> _What the task requires_: Please reproduce the records below exactly, omitting any pictures they contain.

[Page layout parsing data]

══════

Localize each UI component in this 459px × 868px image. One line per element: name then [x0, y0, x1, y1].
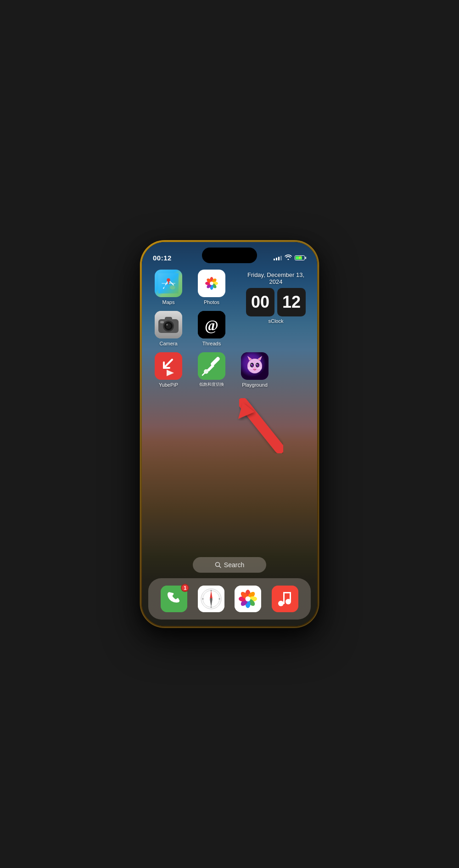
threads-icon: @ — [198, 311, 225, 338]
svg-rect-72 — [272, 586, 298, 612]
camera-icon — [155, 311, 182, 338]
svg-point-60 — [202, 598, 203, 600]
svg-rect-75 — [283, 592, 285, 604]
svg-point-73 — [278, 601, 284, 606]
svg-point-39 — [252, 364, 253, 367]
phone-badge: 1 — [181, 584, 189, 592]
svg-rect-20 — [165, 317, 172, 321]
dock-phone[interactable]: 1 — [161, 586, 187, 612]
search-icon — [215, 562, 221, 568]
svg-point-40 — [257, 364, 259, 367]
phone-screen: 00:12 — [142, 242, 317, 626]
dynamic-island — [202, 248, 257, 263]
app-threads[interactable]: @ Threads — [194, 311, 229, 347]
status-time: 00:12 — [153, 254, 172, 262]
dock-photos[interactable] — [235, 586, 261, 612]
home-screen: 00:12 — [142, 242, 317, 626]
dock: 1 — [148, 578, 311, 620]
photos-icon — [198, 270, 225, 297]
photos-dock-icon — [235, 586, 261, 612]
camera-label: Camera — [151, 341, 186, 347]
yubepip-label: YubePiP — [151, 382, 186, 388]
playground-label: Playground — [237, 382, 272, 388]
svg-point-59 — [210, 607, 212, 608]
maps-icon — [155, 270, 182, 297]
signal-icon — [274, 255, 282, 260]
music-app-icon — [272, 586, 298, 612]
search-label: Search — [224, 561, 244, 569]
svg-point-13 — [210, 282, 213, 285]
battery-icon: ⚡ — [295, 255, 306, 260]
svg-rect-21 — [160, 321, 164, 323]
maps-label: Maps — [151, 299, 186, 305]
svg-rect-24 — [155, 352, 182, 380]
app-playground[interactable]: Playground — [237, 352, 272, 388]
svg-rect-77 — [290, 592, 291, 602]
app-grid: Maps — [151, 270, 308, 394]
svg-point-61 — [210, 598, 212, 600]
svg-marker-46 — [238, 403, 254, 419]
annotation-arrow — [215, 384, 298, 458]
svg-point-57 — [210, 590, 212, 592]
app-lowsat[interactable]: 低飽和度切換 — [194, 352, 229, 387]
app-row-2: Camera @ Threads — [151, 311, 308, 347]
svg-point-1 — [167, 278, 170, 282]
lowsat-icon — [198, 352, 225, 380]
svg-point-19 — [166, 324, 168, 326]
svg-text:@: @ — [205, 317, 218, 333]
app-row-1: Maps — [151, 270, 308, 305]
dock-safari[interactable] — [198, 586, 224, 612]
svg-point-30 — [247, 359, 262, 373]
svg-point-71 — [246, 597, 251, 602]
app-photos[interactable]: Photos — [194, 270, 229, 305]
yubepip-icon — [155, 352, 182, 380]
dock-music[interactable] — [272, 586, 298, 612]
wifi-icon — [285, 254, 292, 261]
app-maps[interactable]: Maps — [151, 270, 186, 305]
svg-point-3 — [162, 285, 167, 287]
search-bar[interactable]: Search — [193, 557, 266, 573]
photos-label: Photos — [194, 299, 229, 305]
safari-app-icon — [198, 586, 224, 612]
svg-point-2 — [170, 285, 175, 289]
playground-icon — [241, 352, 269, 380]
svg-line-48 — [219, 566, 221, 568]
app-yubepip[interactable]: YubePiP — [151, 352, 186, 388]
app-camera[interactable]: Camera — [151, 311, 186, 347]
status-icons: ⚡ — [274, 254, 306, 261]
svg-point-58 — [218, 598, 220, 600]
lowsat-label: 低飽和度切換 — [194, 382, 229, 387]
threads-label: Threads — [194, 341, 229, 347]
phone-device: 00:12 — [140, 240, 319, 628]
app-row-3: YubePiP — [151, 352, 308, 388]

══════

> _Response to this task_:
Localize each UI component in this 459px × 868px image. One line per element: name then [x0, y0, x1, y1].
threads-icon: @ — [198, 311, 225, 338]
svg-rect-72 — [272, 586, 298, 612]
camera-icon — [155, 311, 182, 338]
svg-point-60 — [202, 598, 203, 600]
svg-rect-75 — [283, 592, 285, 604]
svg-point-73 — [278, 601, 284, 606]
svg-point-39 — [252, 364, 253, 367]
phone-badge: 1 — [181, 584, 189, 592]
svg-rect-20 — [165, 317, 172, 321]
dock-phone[interactable]: 1 — [161, 586, 187, 612]
search-icon — [215, 562, 221, 568]
svg-point-40 — [257, 364, 259, 367]
phone-screen: 00:12 — [142, 242, 317, 626]
dynamic-island — [202, 248, 257, 263]
app-threads[interactable]: @ Threads — [194, 311, 229, 347]
status-time: 00:12 — [153, 254, 172, 262]
dock-photos[interactable] — [235, 586, 261, 612]
home-screen: 00:12 — [142, 242, 317, 626]
dock: 1 — [148, 578, 311, 620]
photos-icon — [198, 270, 225, 297]
photos-dock-icon — [235, 586, 261, 612]
camera-label: Camera — [151, 341, 186, 347]
yubepip-label: YubePiP — [151, 382, 186, 388]
playground-label: Playground — [237, 382, 272, 388]
svg-point-59 — [210, 607, 212, 608]
maps-icon — [155, 270, 182, 297]
signal-icon — [274, 255, 282, 260]
music-app-icon — [272, 586, 298, 612]
search-label: Search — [224, 561, 244, 569]
svg-point-13 — [210, 282, 213, 285]
battery-icon: ⚡ — [295, 255, 306, 260]
svg-rect-21 — [160, 321, 164, 323]
maps-label: Maps — [151, 299, 186, 305]
svg-rect-24 — [155, 352, 182, 380]
app-playground[interactable]: Playground — [237, 352, 272, 388]
svg-rect-77 — [290, 592, 291, 602]
app-grid: Maps — [151, 270, 308, 394]
svg-point-61 — [210, 598, 212, 600]
svg-marker-46 — [238, 403, 254, 419]
annotation-arrow — [215, 384, 298, 458]
svg-point-57 — [210, 590, 212, 592]
app-lowsat[interactable]: 低飽和度切換 — [194, 352, 229, 387]
app-row-2: Camera @ Threads — [151, 311, 308, 347]
svg-point-1 — [167, 278, 170, 282]
lowsat-icon — [198, 352, 225, 380]
svg-point-19 — [166, 324, 168, 326]
svg-text:@: @ — [205, 317, 218, 333]
app-row-1: Maps — [151, 270, 308, 305]
dock-safari[interactable] — [198, 586, 224, 612]
svg-point-30 — [247, 359, 262, 373]
svg-point-71 — [246, 597, 251, 602]
app-photos[interactable]: Photos — [194, 270, 229, 305]
yubepip-icon — [155, 352, 182, 380]
dock-music[interactable] — [272, 586, 298, 612]
wifi-icon — [285, 254, 292, 261]
app-maps[interactable]: Maps — [151, 270, 186, 305]
svg-point-3 — [162, 285, 167, 287]
search-bar[interactable]: Search — [193, 557, 266, 573]
photos-label: Photos — [194, 299, 229, 305]
safari-app-icon — [198, 586, 224, 612]
svg-point-2 — [170, 285, 175, 289]
playground-icon — [241, 352, 269, 380]
svg-line-48 — [219, 566, 221, 568]
app-yubepip[interactable]: YubePiP — [151, 352, 186, 388]
app-camera[interactable]: Camera — [151, 311, 186, 347]
status-icons: ⚡ — [274, 254, 306, 261]
svg-point-58 — [218, 598, 220, 600]
lowsat-label: 低飽和度切換 — [194, 382, 229, 387]
threads-label: Threads — [194, 341, 229, 347]
phone-device: 00:12 — [140, 240, 319, 628]
app-row-3: YubePiP — [151, 352, 308, 388]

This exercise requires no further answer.